Note that ANCOVA and MLR assume that the modeled outcome is an unrestricted variable with homogeneous variance. Our example already violates this assumption: expenditures cannot take a negative value. The problem of a restricted range can be solved by transforming the variable, for instance using a log or square-root transformation (this works for both outcome and predictor variables: we would use it for anual income as well). The problem of heterogeneous variance can be solved by using poisson regression for counts/rates (e.g. the number of products bought) or logistic regression for binary data (e.g. whether the user returns to the site within a week, yes or no).
Within-subjects a.k.a. repeated measures experiments
A useful way to reduce the number of users needed for an experiment is to do a within-subjects experiment. In such an experiment, participants do not use one but all of the experimental systems, and measures are taken for each of these interactions. Analysis can now focus on the differences between users, instead of between user groups, which increases the power of the analysis.
The problem with within-subjects experiments is that the order of the conditions may influence the outcome. Participants may be more enthusiastic the first time they use a system (novelty effect) or become bored after one or two interactions (user fatigue). When subjective measures are taken, users will inherently compare their interaction with the preceding interactions, and a comparison of B with A may be different from a comparison of A with B. A typical way to deal with this problem is to include all possible orders in the experiment (PA->PB and PB->PA) and randomly assign users to an order. Not all orders are needed; a Latin Square design in which each condition takes each position in the order once is often good enough. The effect of "position" can be used as a predictor in the analysis.
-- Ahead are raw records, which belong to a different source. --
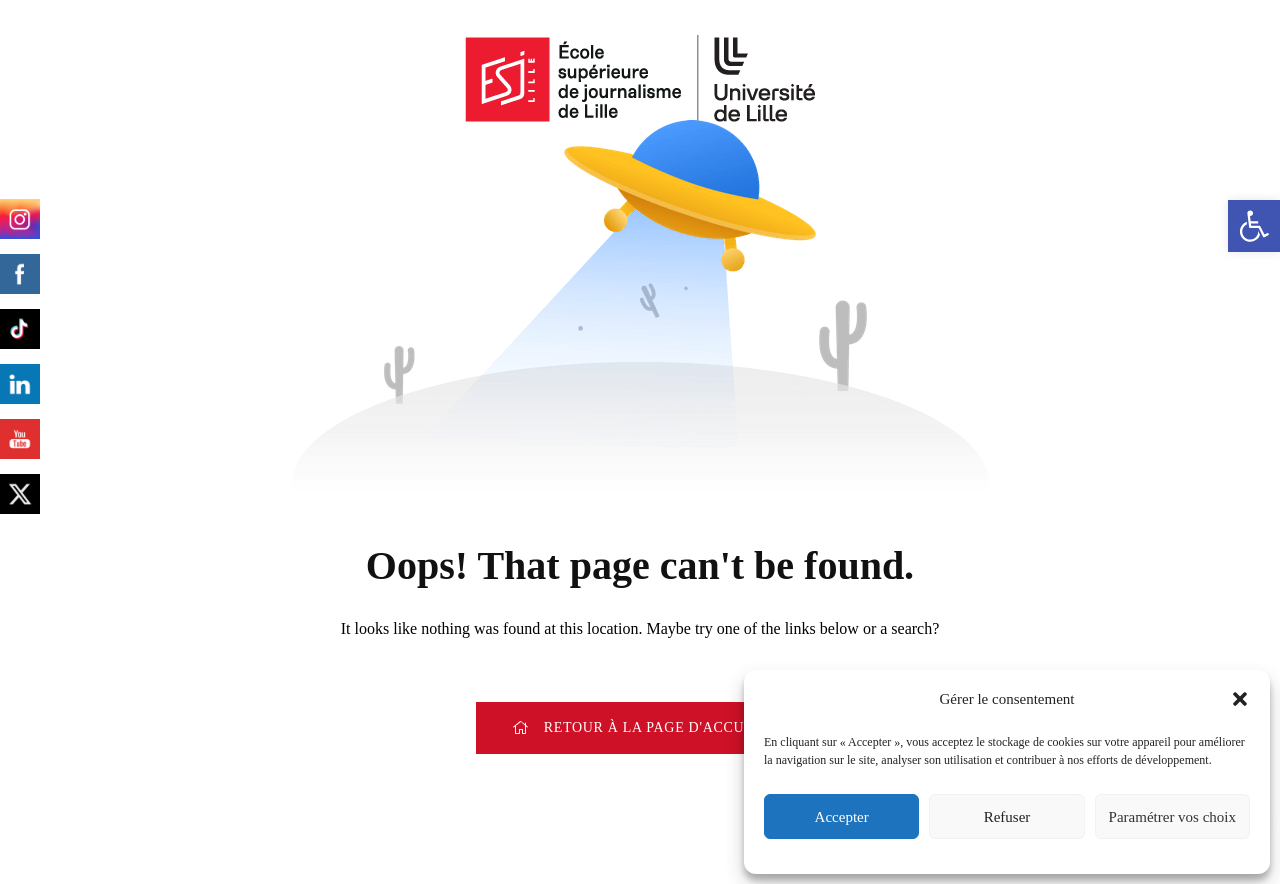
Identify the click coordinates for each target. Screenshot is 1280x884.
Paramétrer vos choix (1172, 817)
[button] (1254, 226)
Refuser (1007, 817)
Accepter (842, 817)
When evaluating usability or user experience with a within-subjects experiment, the effect of order can be so prominent that it overshadows all other effects. The order may also produce all kinds of unpredicted interaction effects. It is therefore advisable to use a standard between-subjects experiment wherever possible.
Mediators and path models
Often, not one but several outcome measures are taken. This allows experimenters to test the effect of aspect P on several outcomes, e.g. perceived recommendation quality (X) and expenditures (Y). However, X can in this case also be used as a covariate in the analysis of the effect of P on Y. If P causes X and if X causes Y, then X is said to be a mediator of the effect of P on Y. If, after controlling for X, there is no residual effect of P on Y, then X is said to fully mediate the relation of P on Y. Using mediation, one can build path models of effects, such as P->X->Y->Z. Statistical software exists that can fit the regressions associated with path models simultaneously.